# Tune up time boys



## Dick Monson (Aug 12, 2002)

SB2367 passed the senate 41 yea-6 nay. The NR upland license was extended here. I don't know how your senator voted, but mine went yea and we are going to have aserious talk. A real serious talk. Pay attention girls or everything we gained in '03 will be gone. And you will be hunting in your flower garden. This bill was a no brainer and we lost the senate side.

SECOND READING OF SENATE BILL
SB 2367: A BILL for an Act to amend and reenact subsection 1 of section 20.1-03-07 of the
North Dakota Century Code, relating to nonresident small game hunting licenses.
ROLL CALL
The question being on the final passage of the bill, which has been read, and has committee
recommendation of DO PASS, the roll was called and there were 41 YEAS, 6 NAYS,
0 EXCUSED, 0 ABSENT AND NOT VOTING.
*YEAS: Andrist; Bercier; Bowman; Brown; Christmann; Erbele; Espegard; Every; Fairfield;
Flakoll; Freborg; Grindberg; Hacker; Heitkamp; Holmberg; Kilzer; Klein; Krauter;
Krebsbach; Kringstad; Lee, G.; Lee, J.; Lindaas; Lyson; Mutch; Nething; O'Connell;
Robinson; Schobinger; Stenehjem; Syverson; Tallackson; Taylor; Thane; Tollefson;
Traynor; Trenbeath; Triplett; Urlacher; Wardner; Warner*
NAYS: Cook; Dever; Fischer; Mathern; Nelson; Seymour
SB 2367 passed and the title was agreed to.


----------



## PSDC (Jul 17, 2003)

Dick,

Could you give a brief description of the bill.

Thanks


----------



## Bob Kellam (Apr 8, 2004)

Fifty-ninth
Legislative Assembly SENATE BILL NO. 2367
of North Dakota
Introduced by

Senators Krauter, Andrist, Lyson, Wardner
Representatives Gulleson, Nelson

A BILL for an Act to amend and reenact subsection 1 of section 20.1-03-07 of the North Dakota
Century Code, relating to nonresident small game hunting licenses.
BE IT ENACTED BY THE LEGISLATIVE ASSEMBLY OF NORTH DAKOTA:
SECTION 1. AMENDMENT. Subsection 1 of section 20.1-03-07 of the North Dakota
Century Code is amended and reenacted as follows:
1. Hunt, catch, take, or kill any small game without a nonresident small game license.
The nonresident small game license entitles the nonresident to hunt small game for
any period of fourteen consecutive days or any two periods of seven
consecutive days each. The hunting period for which the license is valid must be
designated on the license. A nonresident small game license is not required to
hunt waterfowl under section 20.1-03-07.1. A nonresident may purchase more
than one nonresident small game license per year.
Page No. 1 50710.0100

The old bill was 10 day and 2, 5 day periods


----------



## Dick Monson (Aug 12, 2002)

I can understand how the grade *Fs* would have voted YEA. I cannot understand how anyone else could have done so. Not after what we went through in the '03 session.


----------



## g/o (Jul 13, 2004)

12


----------



## Dakota Kid (Aug 17, 2002)

Dick,

I agree with g/o. Most won't come for the full 14 (I will . The real killer would have been if NR's could have divided their license up in 3 day periods, allowing them more trips back to ND.

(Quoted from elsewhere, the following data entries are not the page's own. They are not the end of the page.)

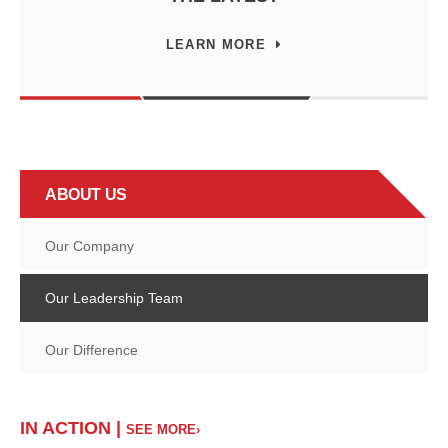
LEARN MORE
ABOUT US
Our Company
Our Leadership Team
Our Difference
IN ACTION |
SEE MORE›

Cheer up, you'll kick our *** on some other bill 

f


----------



## Dick Monson (Aug 12, 2002)

You don't have to destroy a brick wall with a wrecking ball. Easy to accomplish the same result destroying it one brick at a time. This bill is one of those bricks taken away.

NDGF will tell you where there is a multiple unit limit-duck, pheasants-fish, a small number of people harvest a large % of units. They are effecient, skilled, and they spend a great deal of time at it. What disincentive is there for commercial access control with this bill? Zero. It rewards behavior we do not want.


----------



## g/o (Jul 13, 2004)

12


----------



## goosehtr4life (Dec 16, 2002)

I have no problem with this Bill Passing. I just don't see how it hurts anyone at all..


----------



## buckseye (Dec 8, 2003)

> NDGF will tell you where there is a multiple unit limit-duck, pheasants-fish, a small number of people harvest a large % of units. They are effecient, skilled, and they spend a great deal of time at it. What disincentive is there for commercial access control with this bill? Zero. It rewards behavior we do not want.


Dick M wrote the above, goosehunter do you understand what Dick means??


----------